UNIX_HPC_exercise_instructions.md

pwd
ls       # Prints the names of files and directories
ls -l    # List content of the subdirectory in "long listing" format. This
         # provides additional details for each file/directory, such as
         # its permissions, its size and its last modified date.
ls -a    # Adding the "-a" option additionally displays hidden files and
         # directories.

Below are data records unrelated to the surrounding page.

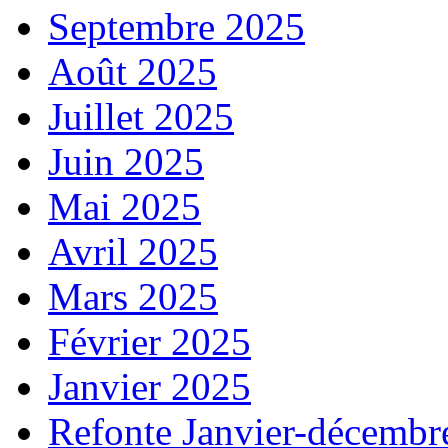
Septembre 2025
Août 2025
Juillet 2025
Juin 2025
Mai 2025
Avril 2025
Mars 2025
Février 2025
Janvier 2025
Refonte Janvier-décembr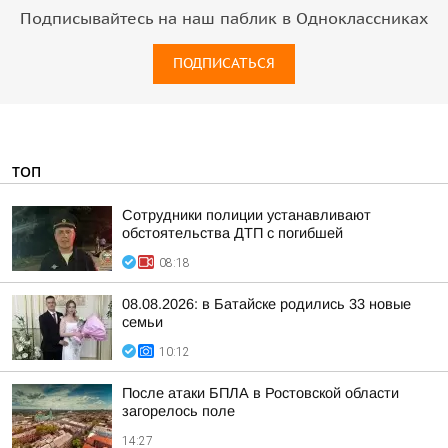
Подписывайтесь на наш паблик в Одноклассниках
ПОДПИСАТЬСЯ
ТОП
Сотрудники полиции устанавливают
обстоятельства ДТП с погибшей
08:18
08.08.2026: в Батайске родились 33 новые
семьи
10:12
После атаки БПЛА в Ростовской области
загорелось поле
14:27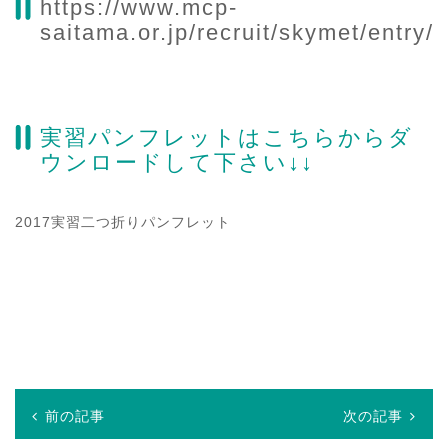
https://www.mcp-
saitama.or.jp/recruit/skymet/entry/
実習パンフレットはこちらからダ
ウンロードして下さい↓↓
2017実習二つ折りパンフレット
前の記事
次の記事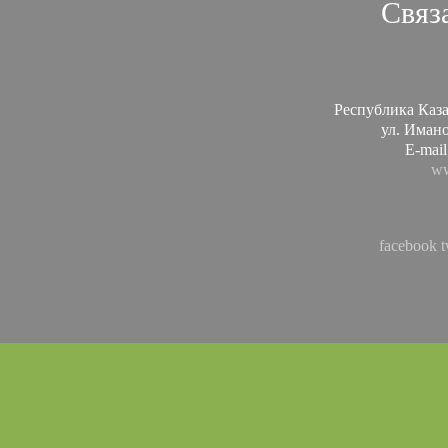
Связ
Республика Каза
ул. Иманов
E-mail
ww
facebook
t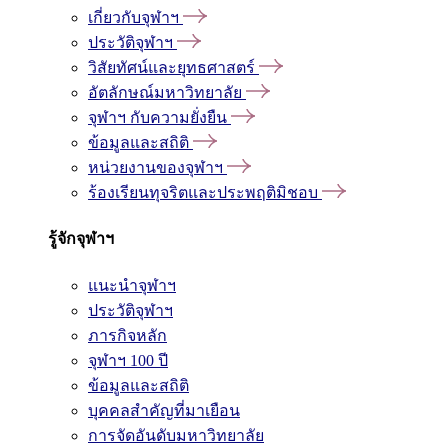
เกี่ยวกับจุฬาฯ
ประวัติจุฬาฯ
วิสัยทัศน์และยุทธศาสตร์
อัตลักษณ์มหาวิทยาลัย
จุฬาฯ กับความยั่งยืน
ข้อมูลและสถิติ
หน่วยงานของจุฬาฯ
ร้องเรียนทุจริตและประพฤติมิชอบ
รู้จักจุฬาฯ
แนะนำจุฬาฯ
ประวัติจุฬาฯ
ภารกิจหลัก
จุฬาฯ 100 ปี
ข้อมูลและสถิติ
บุคคลสำคัญที่มาเยือน
การจัดอันดับมหาวิทยาลัย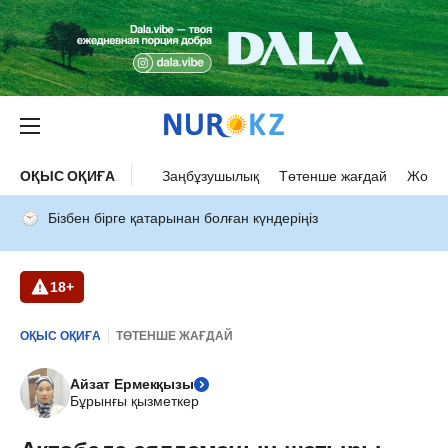
ОҚЫС ОҚИҒА
Заңбұзушылық
Төтенше жағдай
Жол а
Бізбен бірге қатарынан болған күндеріңіз
18+
ОҚЫС ОҚИҒА
ТӨТЕНШЕ ЖАҒДАЙ
Айзат Ермекқызы
Бұрынғы қызметкер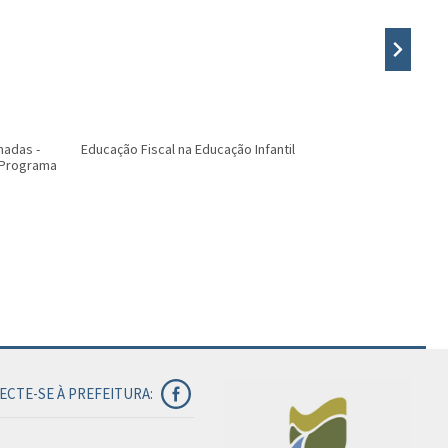
nadas -
Educação Fiscal na Educação Infantil
INFORMATIV
o Programa
ECTE-SE À PREFEITURA: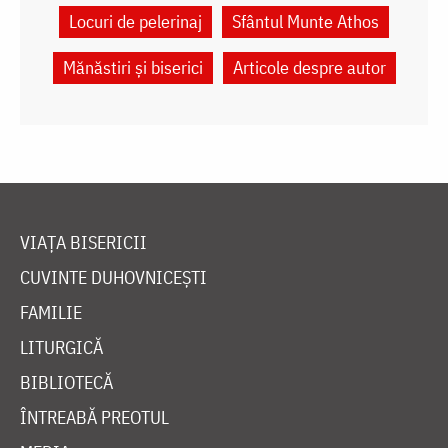
Locuri de pelerinaj
Sfântul Munte Athos
Mănăstiri și biserici
Articole despre autor
VIAȚA BISERICII
CUVINTE DUHOVNICEȘTI
FAMILIE
LITURGICĂ
BIBLIOTECĂ
ÎNTREABĂ PREOTUL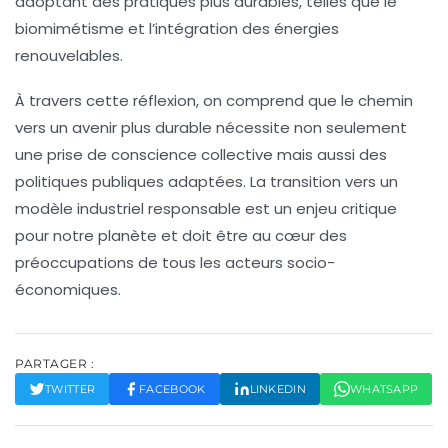
adoptant des pratiques plus
durables
, telles que le
biomimétisme
et l’intégration des
énergies
renouvelables
.
À travers cette réflexion, on comprend que le chemin
vers un avenir plus durable nécessite non seulement
une prise de conscience collective mais aussi des
politiques publiques
adaptées. La transition vers un
modèle industriel responsable est un enjeu critique
pour notre planète et doit être au cœur des
préoccupations de tous les acteurs socio-
économiques.
PARTAGER :
TWITTER
FACEBOOK
LINKEDIN
WHATSAPP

These are files/directories whose name starts with
         # a dot ".".
         # Hidden files are often used to store program configurations.
ll       # This alias is the same as "ls -l"
la       # This alias is the same as "ls -lA"
cd data/
pwd         # this shows you your location relative to the symlink you followed
cd ..
pwd         # you are back to your home
cd /data/$USER
pwd      # this shows you the actual location /data/$USER
cd ..
pwd      # you are now in /data
ll       # this can take a moment
cp ompA.zip data/
cd data
unzip ompA.zip       # This extracts the files from the archive while also preserving the archive.
mkdir intro_to_unix
mv ompA_ref_short.fasta intro_to_unix/
ll intro_to_unix/
mv *.fasta intro_to_unix/  # This moves all files with the ending ".fasta"
unzip ompA.zip
mv * intro_to_unix/        # It will overwrite existing files with the same name
cd intro_to_unix/
mv ompA.zip fasta_files.zip
rm fasta_files.zip
mkdir archive
cp ~/ompA.zip archive/
mv archive/ ../..     # You can use ".." multiple times to go upward in the file tree.
cd ../..
rm -r archive/        # the -r flag will recursively delete the directory, meaning it will also delete its content.
cd          # Remember, this is a shorthand to get "home"
ln -s data/intro_to_unix/ unix_exercise
cd unix_exercise/
pwd
cat *.fasta >> all_ompA.fasta
grep ">" all_ompA.fasta       # Quotation marks are necessary because ">" is meant as a character, not a command!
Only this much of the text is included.